### Activity
Output the entries as they appear, skipping images.

### Materials provided
┌──

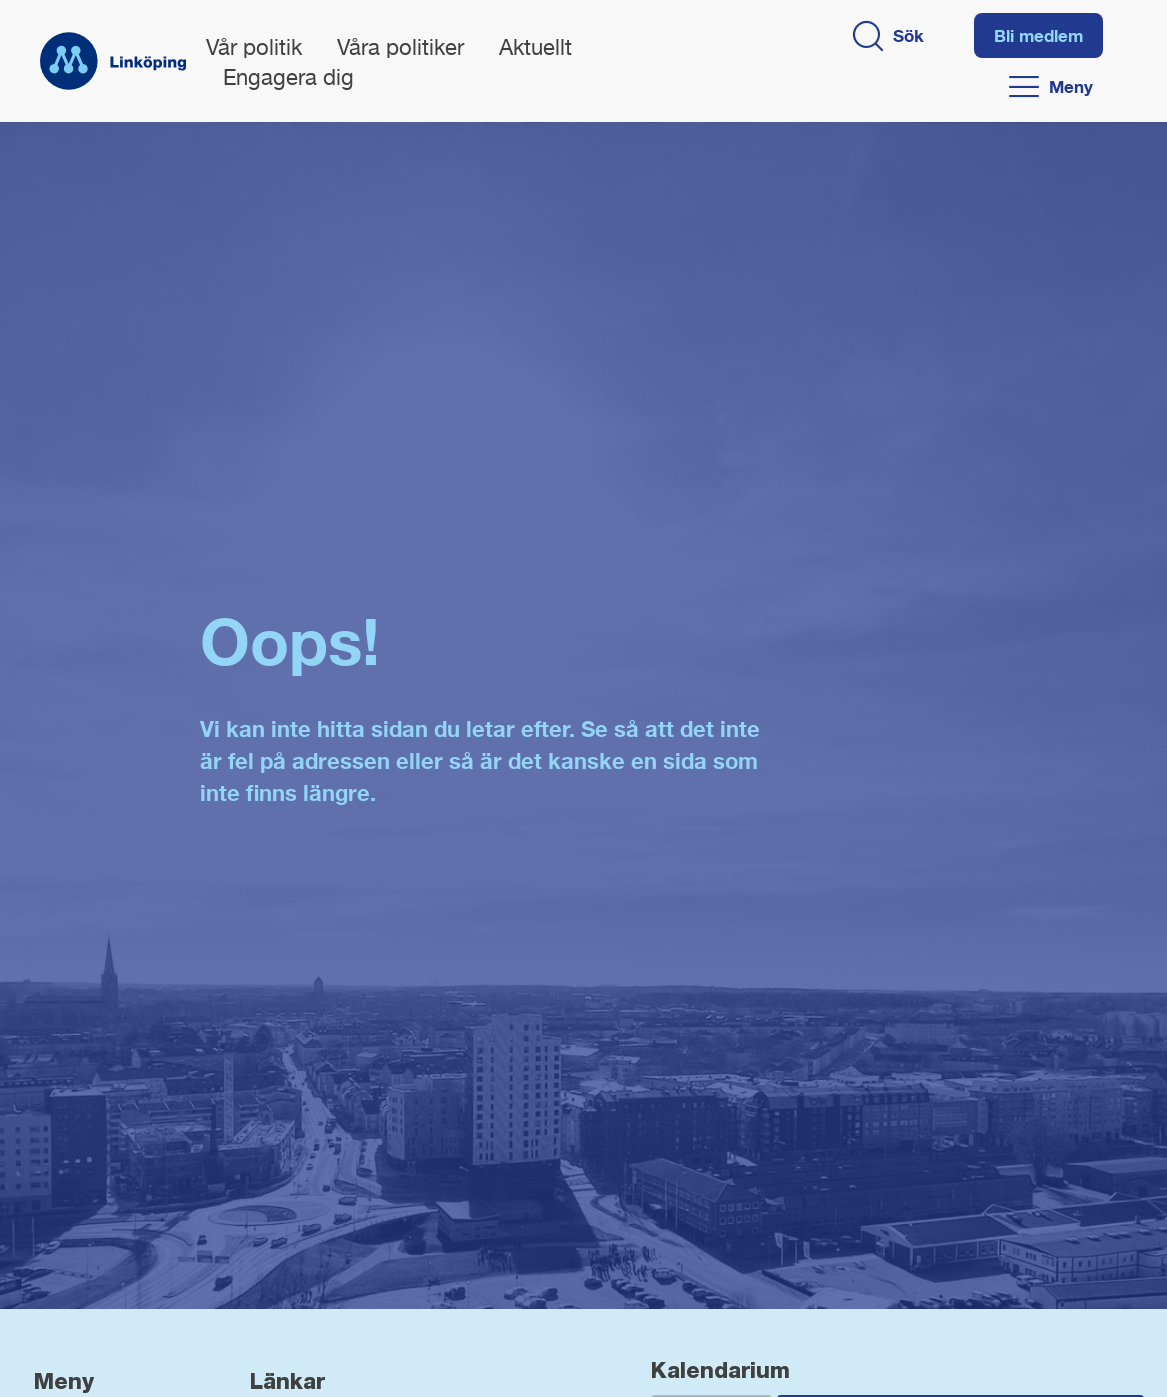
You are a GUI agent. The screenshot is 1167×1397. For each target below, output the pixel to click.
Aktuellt (535, 49)
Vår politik (254, 49)
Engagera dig (288, 79)
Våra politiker (400, 49)
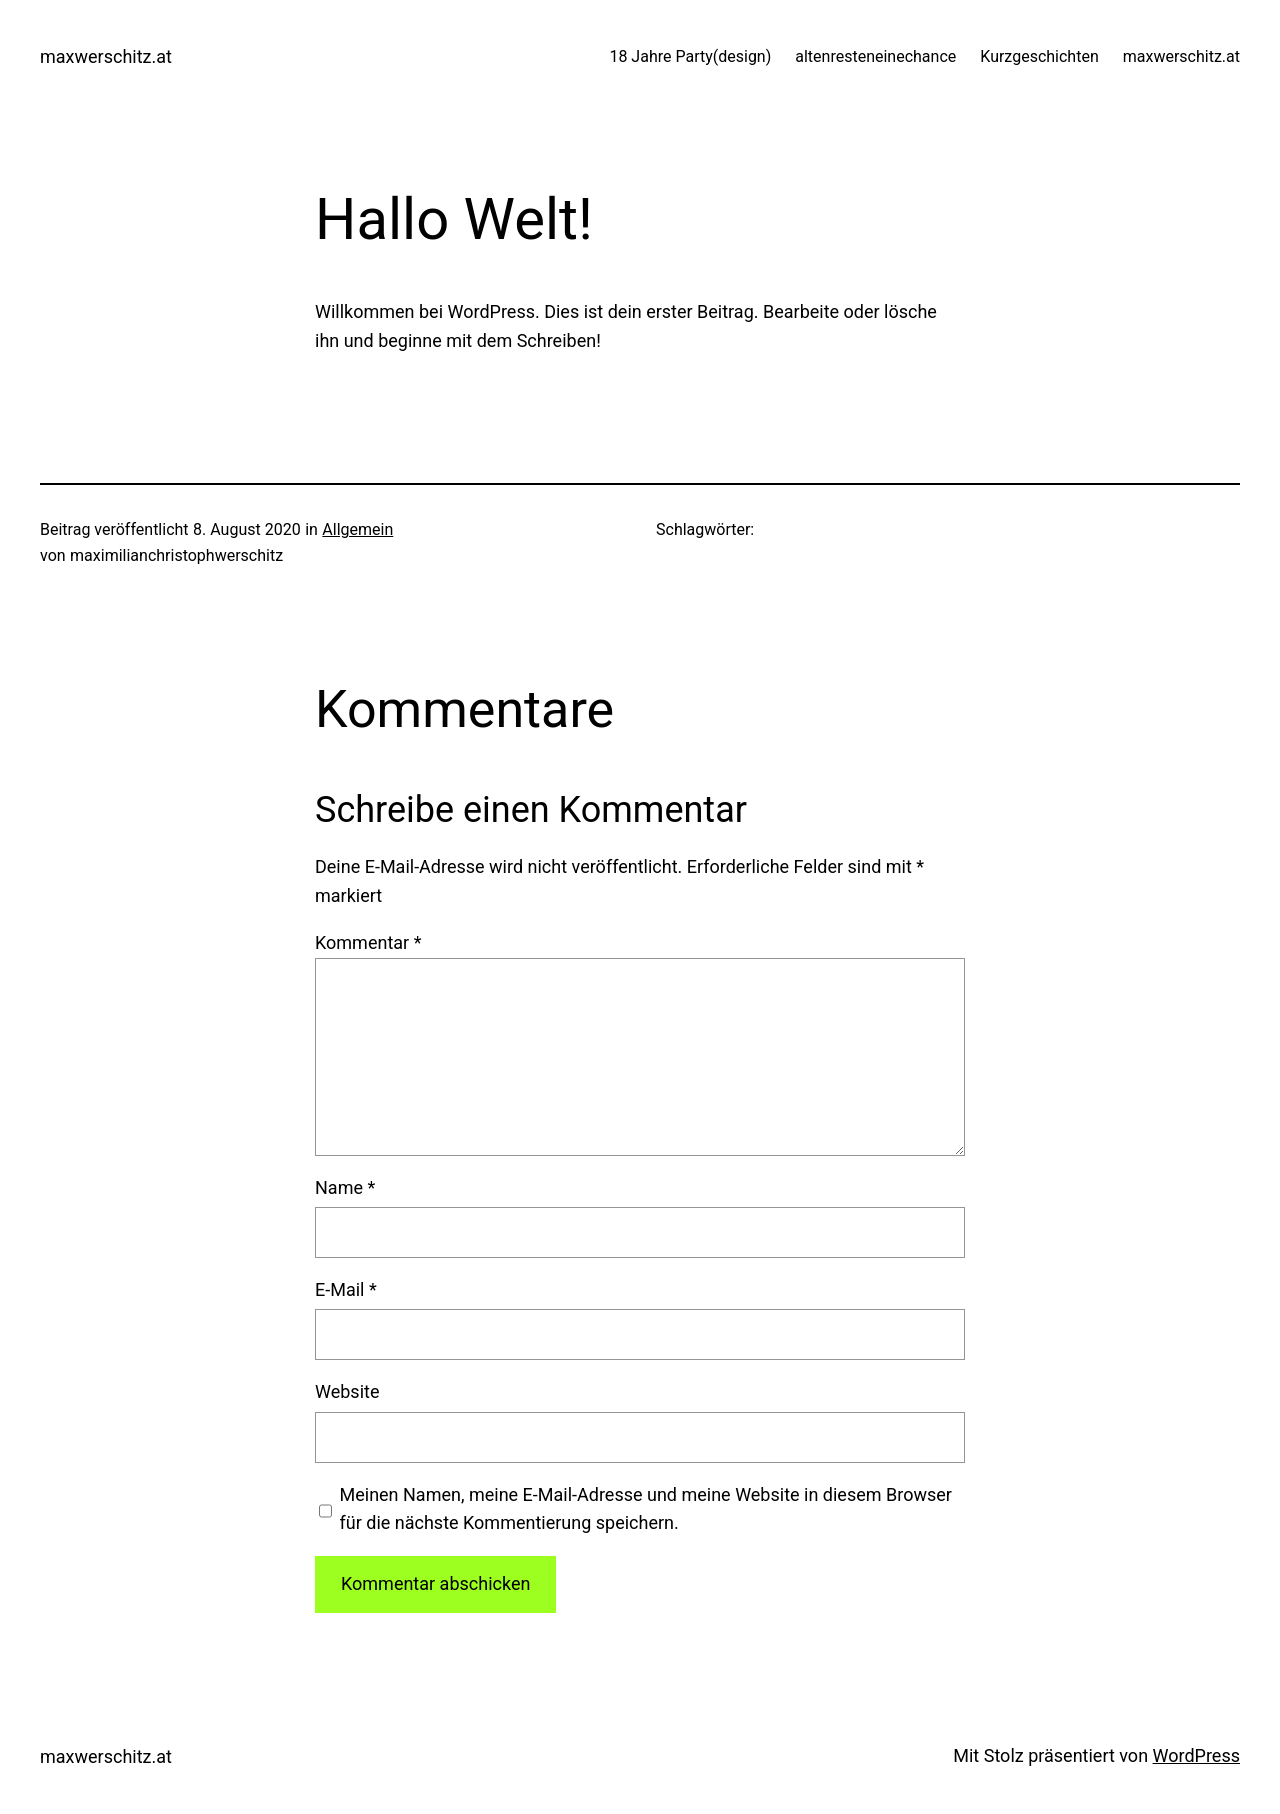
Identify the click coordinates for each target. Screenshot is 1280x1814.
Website (347, 1391)
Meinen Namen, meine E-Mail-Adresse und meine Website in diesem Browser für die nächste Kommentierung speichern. (646, 1509)
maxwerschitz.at (106, 56)
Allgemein (357, 529)
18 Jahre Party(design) (690, 56)
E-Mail (346, 1289)
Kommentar (368, 942)
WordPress (1196, 1755)
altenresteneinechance (875, 56)
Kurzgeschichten (1039, 56)
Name (345, 1187)
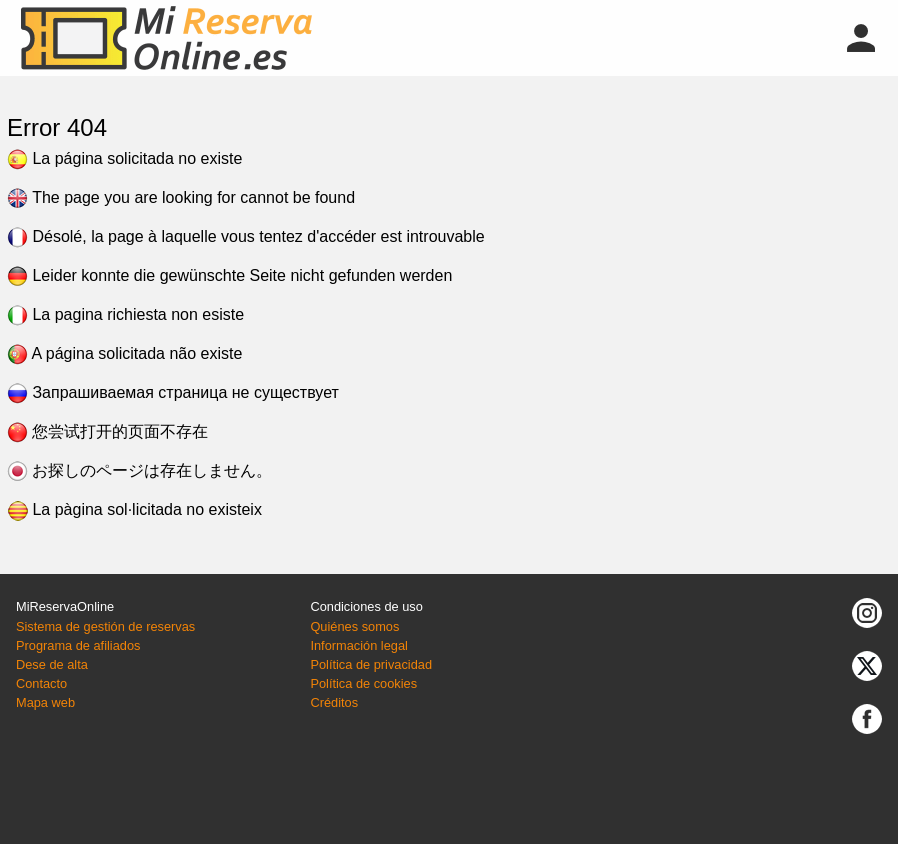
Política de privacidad (371, 664)
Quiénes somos (354, 626)
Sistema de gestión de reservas (105, 626)
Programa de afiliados (78, 645)
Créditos (334, 702)
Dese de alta (52, 664)
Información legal (358, 645)
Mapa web (45, 702)
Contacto (41, 683)
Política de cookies (363, 683)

└──

### Final answer
You are a GUI agent. The screenshot is 1167×1397. For each target below, output the pixel to click.
Aktuellt (535, 49)
Vår politik (254, 49)
Engagera dig (288, 79)
Våra politiker (400, 49)
Identify the click coordinates for each target. Screenshot is 1280x1814.
Website (347, 1391)
Meinen Namen, meine E-Mail-Adresse und meine Website in diesem Browser für die nächste Kommentierung speichern. (646, 1509)
maxwerschitz.at (106, 56)
Allgemein (357, 529)
18 Jahre Party(design) (690, 56)
E-Mail (346, 1289)
Kommentar (368, 942)
WordPress (1196, 1755)
altenresteneinechance (875, 56)
Kurzgeschichten (1039, 56)
Name (345, 1187)
Política de privacidad (371, 664)
Quiénes somos (354, 626)
Sistema de gestión de reservas (105, 626)
Programa de afiliados (78, 645)
Créditos (334, 702)
Dese de alta (52, 664)
Información legal (358, 645)
Mapa web (45, 702)
Contacto (41, 683)
Política de cookies (363, 683)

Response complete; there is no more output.